I recently read a review of my newest romance novel, Perfect Rhythm, which seemed to confirm the secret fear that has plagued me since I first set out to write that novel. While I think that in many ways, Perfect Rhythm is a typical “Jae” novel that has everything readers love about my books, it’s different from my other novels in one aspect: it’s featuring an asexual main character. A homoromantic asexual main character, to be exact.
Holly is romantically drawn to women, but she doesn’t experience sexual attraction. She loves kissing and is a real cuddle bug, but even though she falls deeply in love with Leontyne “Leo” in Perfect Rhythm, she has no desire to jump her bones.
For someone who does feel sexual attraction, that might be hard to understand. Which brings me to the review I mentioned, which states:
When I started reading the book, I thought “I don’t get it, I don’t understand it. How is it possible? It won’t work for me.”
I had been afraid of exactly that: readers thinking a romance like that couldn’t work, so they would read the blurb, come across the word “asexual,” and then put the book aside without giving it a chance.
Never underestimate your readers
Well, I’m happy to say that I underestimated my readers. As it turns out, this reader, at least, gave Perfect Rhythm a chance, bought it, read it—and loved it!
Here’s what she had to say after reading the book:
This story has helped me understand that not everything is black or white but a wide spectrum of colors. It has given me a different view of sexuality. The story is written with such sensitivity and clarity that you forget about Holly’s special circumstance (I would have called it “issue” at the beginning but it’s not anything like that at all). It’s the first book I have read with one of the characters being like Holly but I am not disappointed at all. The love [scene] is one of the most endearing and overwhelming scenes I have read lately.
Clearly, for her, Perfect Rhythm has everything that makes a good romance novel.

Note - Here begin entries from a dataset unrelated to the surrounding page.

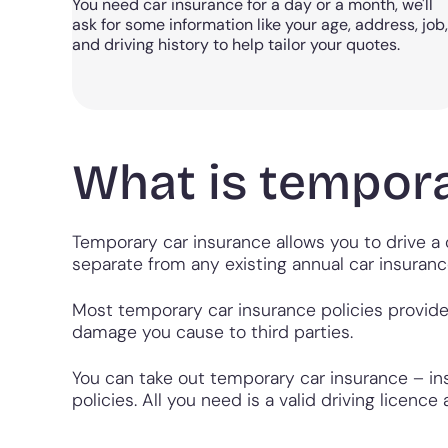
You need car insurance for a day or a month, we'll
ask for some information like your age, address, job,
and driving history to help tailor your quotes.
What is tempora
Temporary car insurance allows you to drive a c
separate from any existing annual car insuranc
Most temporary car insurance policies provide 
damage you cause to third parties.
You can take out temporary car insurance – ins
policies. All you need is a valid driving licen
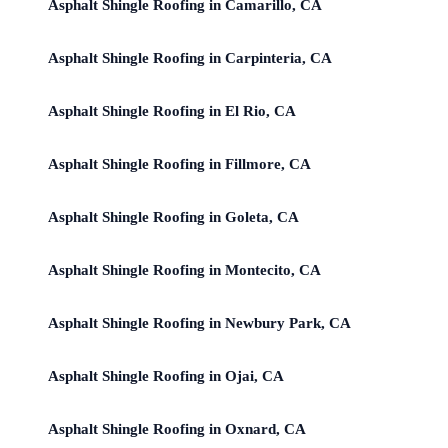
Asphalt Shingle Roofing in Camarillo, CA
Asphalt Shingle Roofing in Carpinteria, CA
Asphalt Shingle Roofing in El Rio, CA
Asphalt Shingle Roofing in Fillmore, CA
Asphalt Shingle Roofing in Goleta, CA
Asphalt Shingle Roofing in Montecito, CA
Asphalt Shingle Roofing in Newbury Park, CA
Asphalt Shingle Roofing in Ojai, CA
Asphalt Shingle Roofing in Oxnard, CA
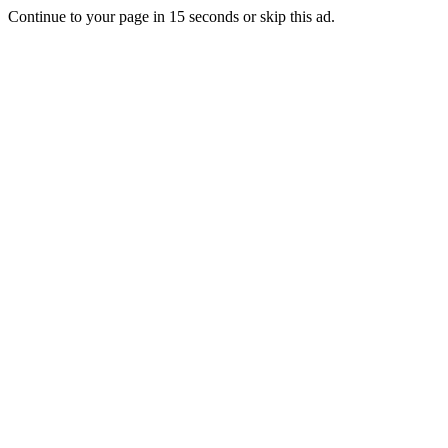
Continue to your page in
15
seconds or
skip this ad
.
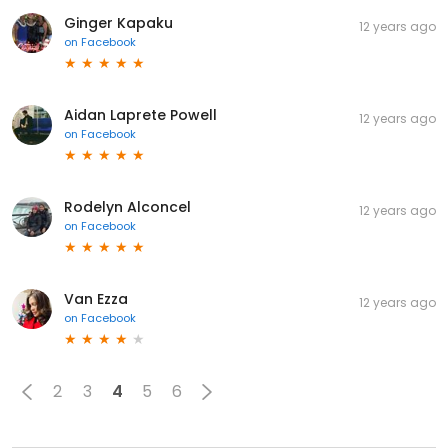
Ginger Kapaku
12 years ago
on
Facebook
Aidan Laprete Powell
12 years ago
on
Facebook
Rodelyn Alconcel
12 years ago
on
Facebook
Van Ezza
12 years ago
on
Facebook
2
3
4
5
6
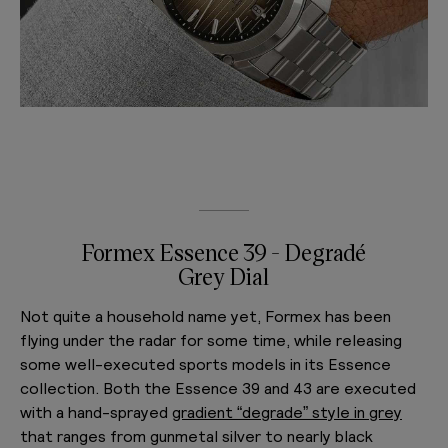
Formex Essence 39 - Degradé
Grey Dial
Not quite a household name yet, Formex has been
flying under the radar for some time, while releasing
some well-executed sports models in its Essence
collection. Both the Essence 39 and 43 are executed
with a hand-sprayed
gradient “degrade” style in grey
that ranges from gunmetal silver to nearly black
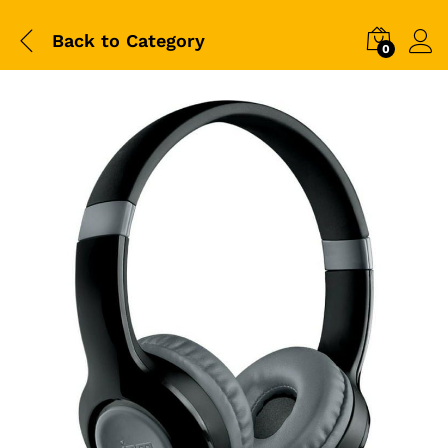
Back to
Category
0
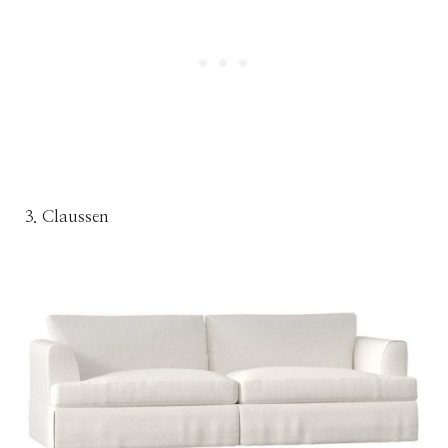
3. Claussen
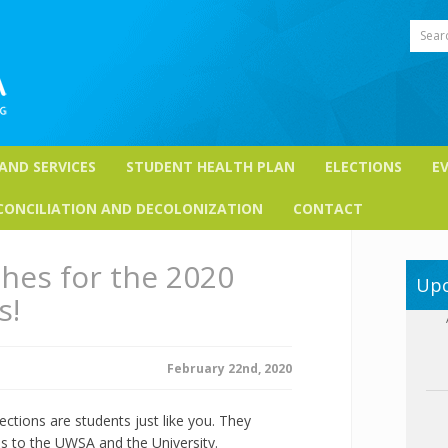
Sear
 AND SERVICES
STUDENT HEALTH PLAN
ELECTIONS
E
CONCILIATION AND DECOLONIZATION
CONTACT
hes for the 2020
Upc
s!
February 22nd, 2020
ctions are students just like you. They
s to the UWSA and the University.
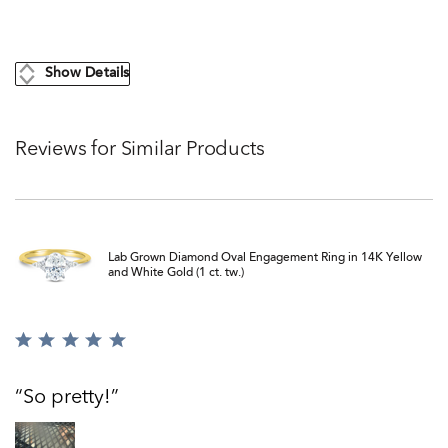
Show Details
Reviews for Similar Products
Lab Grown Diamond Oval Engagement Ring in 14K Yellow
and White Gold (1 ct. tw.)
Rated
5
out
So pretty!
of
5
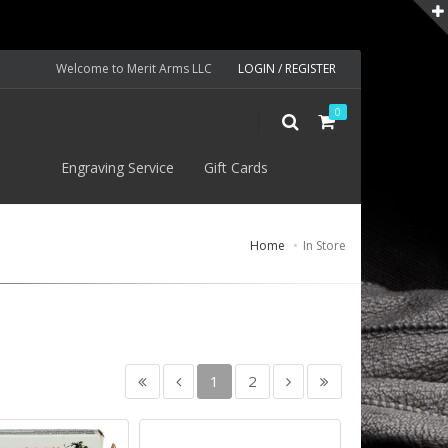
Welcome to Merit Arms LLC
LOGIN / REGISTER
0
S
Engraving Service
Gift Cards
Home
In Store
1
2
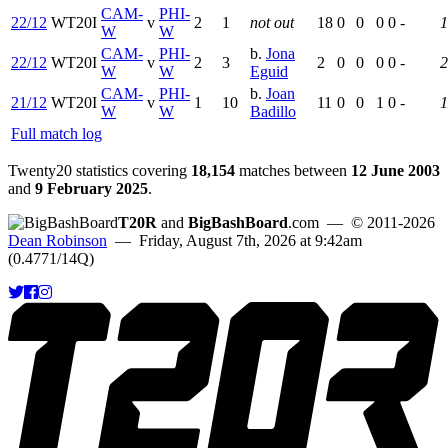
CAM-
PHI-
22/12
WT20I
v
2
1
not out
18
0
0
0
0
-
1
W
W
CAM-
PHI-
b.
Jona
22/12
WT20I
v
2
3
2
0
0
0
0
-
2
W
W
Eguid
CAM-
PHI-
b.
Joan
21/12
WT20I
v
1
10
11
0
0
1
0
-
1
W
W
Badillo
Full match log
Twenty20 statistics covering
18,154
matches between
12 June 2003
and
9 February 2025
.
T20R
and
BigBashBoard
.com
— © 2011-2026
Dean Robinson
— Friday, August 7th, 2026 at 9:42am
(0.4771/14Q)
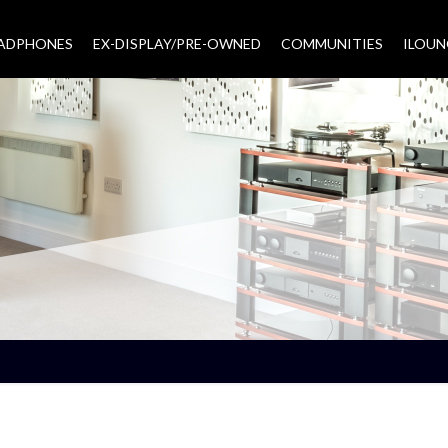
EADPHONES
EX-DISPLAY/PRE-OWNED
COMMUNITIES
–
ILOUN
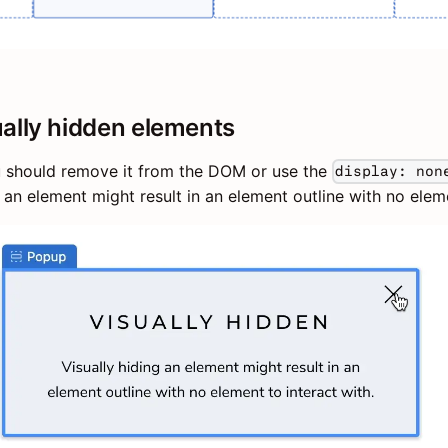
ually hidden elements
u should remove it from the DOM or use the
display: non
ng an element might result in an element outline with no elem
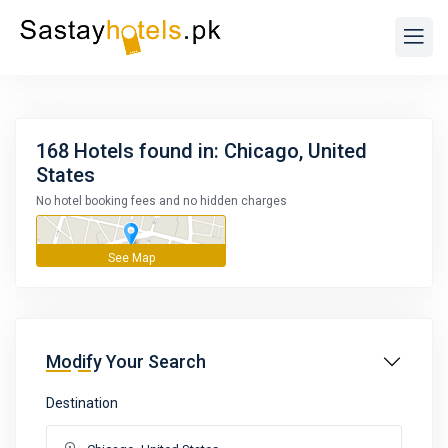
168 Hotels found in: Chicago, United
States
No hotel booking fees and no hidden charges
Modify Your Search
Destination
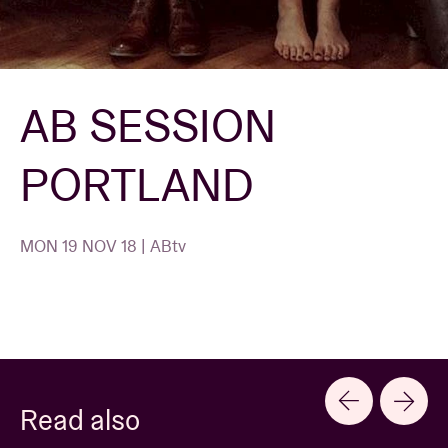
Venue hire
AB SESSION
BRDCST
PORTLAND
ABtv
Concert voucher
MON 19 NOV 18 | ABtv
About AB
Contact
Read also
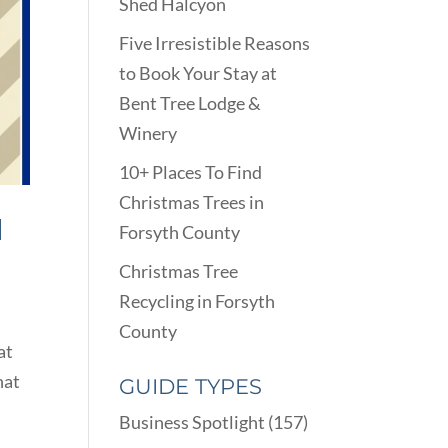
Shed Halcyon
Five Irresistible Reasons
to Book Your Stay at
Bent Tree Lodge &
Winery
10+ Places To Find
Christmas Trees in
H
Forsyth County
Christmas Tree
Recycling in Forsyth
County
at
hat
GUIDE TYPES
Business Spotlight
(157)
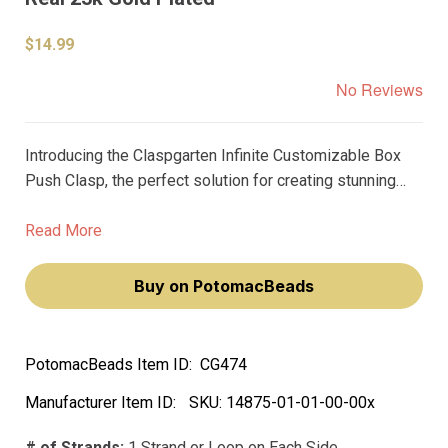
$14.99
No Reviews
Introducing the Claspgarten Infinite Customizable Box
Push Clasp, the perfect solution for creating stunning
jewelry pieces with ease. This high-quality clasp is
designed specifically for use with rivoli size
Read More
10mm/SS47 and features a beautiful 23k gold plating
that adds a touch of luxury to any project.
Buy on PotomacBeads
PotomacBeads Item ID:
CG474
Manufacturer Item ID:
SKU:
14875-01-01-00-00x
# of Strands:
1 Strand or Loop on Each Side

Five essential elements of a great romance novel
So I started thinking: what is it that makes a great romance novel? What are the must-have elements that will make readers go back to re-read it again and again? Here’s my list of five essential elements of a good romance novel:
- Interesting characters: The two main characters in a romance novel need to be three-dimensional and lovable. Readers want characters that stay with them long after they turn the last page. Lovable, by the way, doesn’t mean perfect. In fact, characters with flaws and imperfections have much more depth.
- Believable conflict: Without conflict, the two potential lovers would get together, ride off into the sunset together on page 2, and the story would be over. But what keeps them apart has to be a realistic obstacle—something arising from their personalities or their pasts that makes them think they shouldn’t get involved with each other, not just a misunderstanding that could have been resolved with a five-minute conversation.
- Emotions: Romance readers read for the emotions. They want books that make them feel. They want to experience the growing emotional connection between the two main characters and to fall in love with them too.
- Magic: Okay, I know that sounds like something you’d expect from a fantasy novel, but bear with me. I think in a good romance, there’s something almost magical about a couple. It’s this feeling that they are destined for each other and wouldn’t be whole without each other. What they have needs to be very special. Readers will re-read those magical moments again and again.
- A happily ever after (HEA): Romances need a happy ending. That doesn’t mean that everything about the characters’ lives has to be perfect in the end, but readers have to believe that the characters will master all problems life throws at them together.
I could list more elements—such as supporting characters or setting—but I believe these five aspects are the core of what makes a great romance novel.
Hot sex scenes and sizzling sexual tension might be on the list of must-haves for some readers, but I believe that you can have a truly satisfying romance without those two things, as long as you have the five elements I listed above. And I think that’s exactly why my readers in the end weren’t disappointed with Perfect Rhythm at all—because it has all ingredients of a great romance novel.